[Items from a data source]
_ _ _ _

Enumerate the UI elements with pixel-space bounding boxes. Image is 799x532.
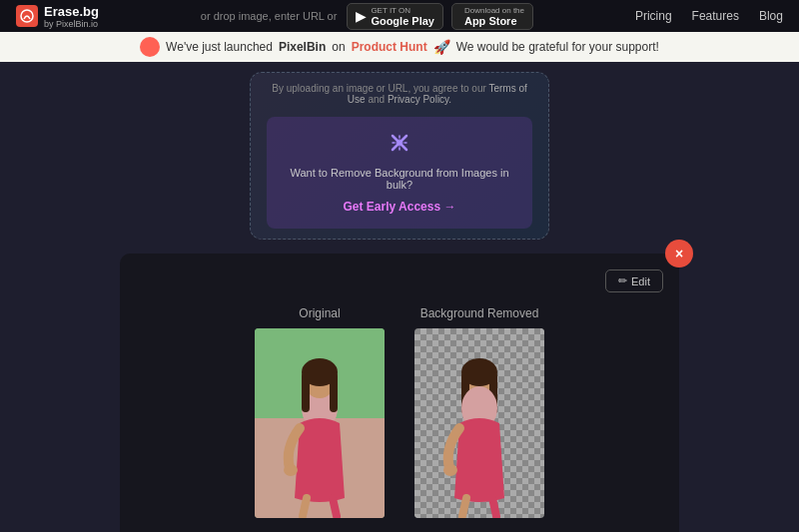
ph-text-after: We would be grateful for your support! [456, 40, 659, 54]
ph-preposition: on [332, 40, 345, 54]
logo-text: Erase.bg by PixelBin.io [44, 4, 99, 29]
topbar-right: Pricing Features Blog [635, 9, 783, 23]
ph-avatar [140, 37, 160, 57]
removed-photo [414, 328, 544, 518]
logo-sub: by PixelBin.io [44, 19, 99, 29]
svg-rect-11 [330, 372, 338, 412]
svg-rect-10 [302, 372, 310, 412]
original-label: Original [299, 306, 340, 320]
app-store-sub: Download on the [464, 6, 524, 15]
upload-card: By uploading an image or URL, you agree … [250, 72, 549, 240]
results-header: ✏ Edit [136, 269, 663, 292]
original-photo [255, 328, 385, 518]
bulk-icon [281, 131, 518, 161]
ph-rocket: 🚀 [433, 39, 450, 55]
results-container: × ✏ Edit Original [120, 254, 679, 532]
logo-icon [16, 5, 38, 27]
ph-banner: We've just launched PixelBin on Product … [0, 32, 799, 62]
close-button[interactable]: × [665, 240, 693, 267]
terms-text: By uploading an image or URL, you agree … [267, 83, 532, 105]
logo-name: Erase.bg [44, 4, 99, 19]
google-play-icon: ▶ [356, 8, 367, 24]
topbar-left: Erase.bg by PixelBin.io [16, 4, 99, 29]
image-columns: Original [136, 306, 663, 518]
nav-blog[interactable]: Blog [759, 9, 783, 23]
ph-text-before: We've just launched [166, 40, 273, 54]
person-overlay [414, 328, 544, 518]
svg-point-12 [284, 464, 298, 476]
google-play-badge[interactable]: ▶ GET IT ON Google Play [347, 3, 443, 30]
nav-features[interactable]: Features [692, 9, 739, 23]
bulk-cta[interactable]: Get Early Access → [344, 200, 456, 214]
original-col: Original [255, 306, 385, 518]
google-play-name: Google Play [371, 15, 434, 27]
ph-link[interactable]: Product Hunt [352, 40, 427, 54]
topbar: Erase.bg by PixelBin.io or drop image, e… [0, 0, 799, 32]
edit-icon: ✏ [618, 274, 627, 287]
removed-col: Background Removed [414, 306, 544, 518]
ph-brand: PixelBin [279, 40, 326, 54]
main-area: By uploading an image or URL, you agree … [0, 62, 799, 532]
removed-label: Background Removed [420, 306, 539, 320]
app-store-badge[interactable]: Download on the App Store [451, 3, 533, 30]
app-store-name: App Store [464, 15, 524, 27]
bulk-text: Want to Remove Background from Images in… [281, 167, 518, 191]
edit-button[interactable]: ✏ Edit [605, 269, 663, 292]
topbar-center: or drop image, enter URL or ▶ GET IT ON … [201, 3, 533, 30]
logo-area[interactable]: Erase.bg by PixelBin.io [16, 4, 99, 29]
privacy-link[interactable]: Privacy Policy. [388, 94, 451, 105]
nav-pricing[interactable]: Pricing [635, 9, 672, 23]
google-play-sub: GET IT ON [371, 6, 434, 15]
edit-label: Edit [631, 275, 650, 287]
separator-text: or drop image, enter URL or [201, 10, 338, 22]
svg-point-18 [443, 464, 457, 476]
bulk-section: Want to Remove Background from Images in… [267, 117, 532, 229]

_ _ _ _

(Exercise description):
How many lines in the records contain the word "area"? Answer with the number alone.

(Output below):
2